Apologia for the system architecture.

linas · linas · commit 4bb2572ba901 · 2022-05-18T15:23:15.000-05:00
diff --git a/README-Architecture.md b/README-Architecture.md
@@ -0,0 +1,48 @@
+
+A Unified Architectural Framework
+=================================
+
+There are many -- many dozens -- of different NLP projects and
+frameworks -- written in Python, Java, Perl, and another half-dozen
+programming ecosystems.  The code here uses none of these. Why?
+
+The answer is illustrated by a a simple, practical problem encountered
+when one tries to perform scientific research withing these frameworks.
+It is illustrated below, an excerpt from an email.
+
+A Simple Unsupervised Learning Example
+--------------------------------------
+One dream that I have is to be able to have feedback between processing
+stages. So, for example: tokenization delivers 3 or 4 different
+tokenization possibilities, each ranked with a score (ideally, log_2 of
+probability or similar) All of these possibilities are then run through
+the parser, which also assigns scores (again, log_2 p).  The sum of
+these scores can then be used to select that most likely
+tokenization+parse. (A sum -- addition, because logarithms are
+additive). Thus, the parser helps eliminate bad tokenizations.
+
+That would be the first step. The second step is more interesting:
+Given the above, one can then automatically search for errors in the
+tokenization. That is, to automatically discover rules that will correct
+errors. The final system is then "use the freedom model algorithm,
+unless rule A applies or unless rule B applies ..."  where rule A, B, ...
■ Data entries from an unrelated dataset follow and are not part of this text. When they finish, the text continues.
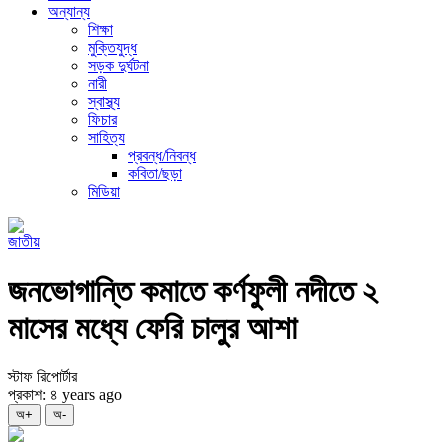
অন্যান্য
শিক্ষা
মুক্তিযুদ্ধ
সড়ক দুর্ঘটনা
নারী
স্বাস্থ্য
ফিচার
সাহিত্য
প্রবন্ধ/নিবন্ধ
কবিতা/ছড়া
মিডিয়া
জাতীয়
জনভোগান্তি কমাতে কর্ণফুলী নদীতে ২
মাসের মধ্যে ফেরি চালুর আশা
স্টাফ রিপোর্টার
প্রকাশ: ৪ years ago
অ+
অ-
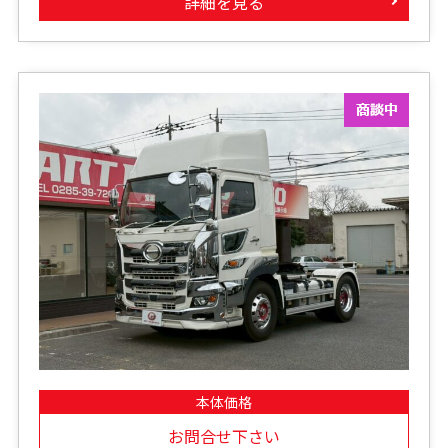
詳細を見る
本体価格
お問合せ下さい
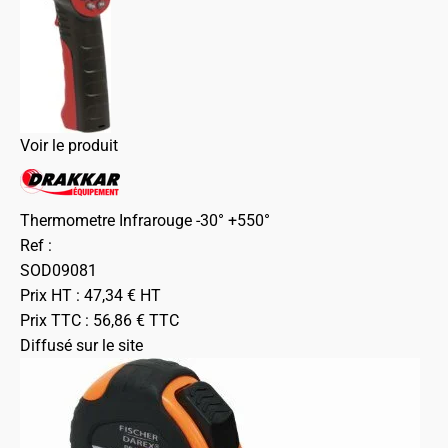
Voir le produit
Thermometre Infrarouge -30° +550°
Ref :
SOD09081
Prix HT :
47,34
€
HT
Prix TTC :
56,86
€
TTC
Diffusé sur le site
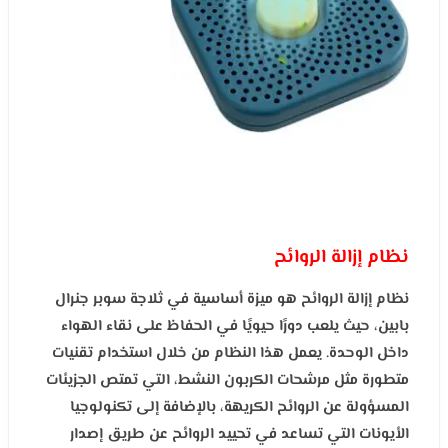
نظام إزالة الروائح
نظام إزالة الروائح هو ميزة أساسية في ثلاجة سوبر جنرال
بابين، حيث يلعب دورًا حيويًا في الحفاظ على نقاء الهواء
داخل الوحدة. يعمل هذا النظام من خلال استخدام تقنيات
متطورة مثل مرشحات الكربون النشط، التي تمتص الجزيئات
المسؤولة عن الروائح الكريهة، بالإضافة إلى تكنولوجيا
الأيونات التي تساعد في تحييد الروائح عن طريق إصدار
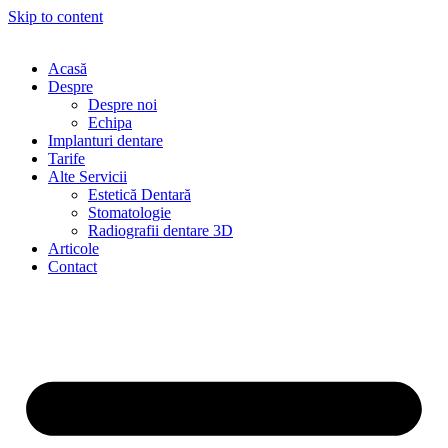
Skip to content
Acasă
Despre
Despre noi
Echipa
Implanturi dentare
Tarife
Alte Servicii
Estetică Dentară
Stomatologie
Radiografii dentare 3D
Articole
Contact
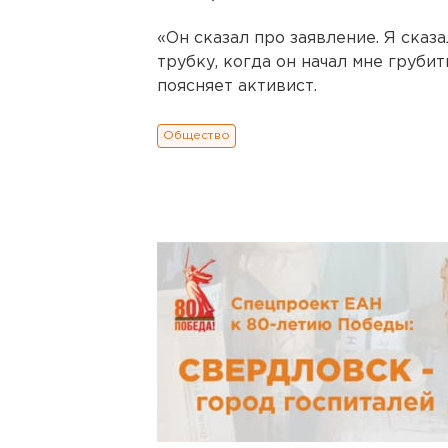
«Он сказал про заявление. Я сказ
трубку, когда он начал мне грубит
поясняет активист.
Общество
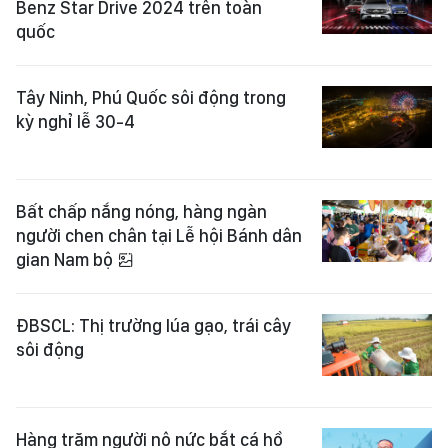
Benz Star Drive 2024 trên toàn
quốc
Tây Ninh, Phú Quốc sôi động trong
kỳ nghỉ lễ 30-4
Bất chấp nắng nóng, hàng ngàn
người chen chân tại Lễ hội Bánh dân
gian Nam bộ
ĐBSCL: Thị trường lúa gạo, trái cây
sôi động
Hàng trăm người nô nức bắt cá hồ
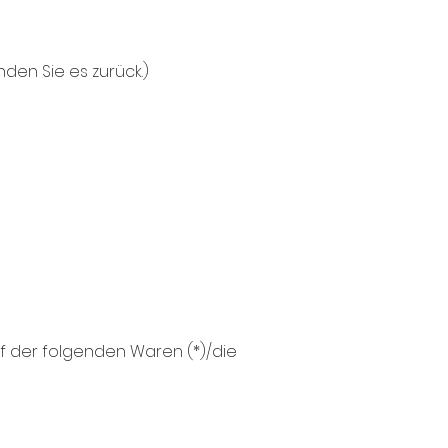
den Sie es zurück.)
uf der folgenden Waren (*)/die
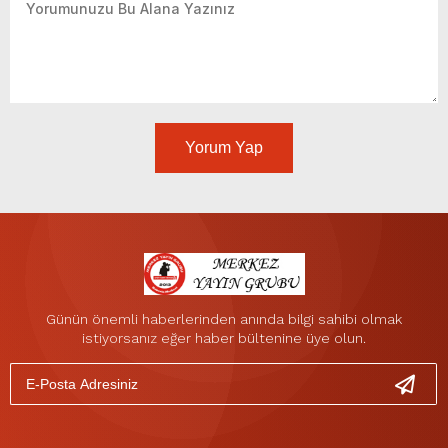
Yorum Yap
Günün önemli haberlerinden anında bilgi sahibi olmak
istiyorsanız eğer haber bültenine üye olun.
+were obtained by statistical analysis of tokenizer plus parser.
+
+This exposes the problem: to do the above, one needs to perform a
+statistical analysis of the tokenizer+parser, working together. What
+code performs this statistical analysis? Where is the statistical data
+kept? What converts this analysis into rules? What is the format of the
+rules? How are the rules applied? What code applies those rules?
+
+If one is naive, then the answer to all of those questions is difficult,
+ugly, messy, confusing, and takes a lot of work. How can we make this
+less messy, less difficult? (Less stovepipe code?) My answer, as always,
+is to say that all work must be done in a single, common framework, that
+makes it easy to collect statistical information from a large variety of
+sources. A place where the statistical analysis is easy. A place where
+inference can be automated. A place where rules can be defineed,
+generically, and lanuched, generically.  That single location is, for me,
+the AtomSpace ...
+
+I'm saying this to explain why, if it wasn't clear before, why I do
+things the way I do them.
diff --git a/README.md b/README.md
@@ -356,6 +356,18 @@ vectors", they are also components of a graph, components of a grammar.
 
 
 ### The Small Idea
+
+System Architecture
+===================
+There are many -- many dozens -- of different NLP projects and
+frameworks -- written in Python, Java, Perl, and another half-dozen
+programming ecosystems.  The code here uses none of these. Why?
+
+The answer is illustrated by a a simple, practical problem encountered
+when one tries to perform scientific research withing these frameworks.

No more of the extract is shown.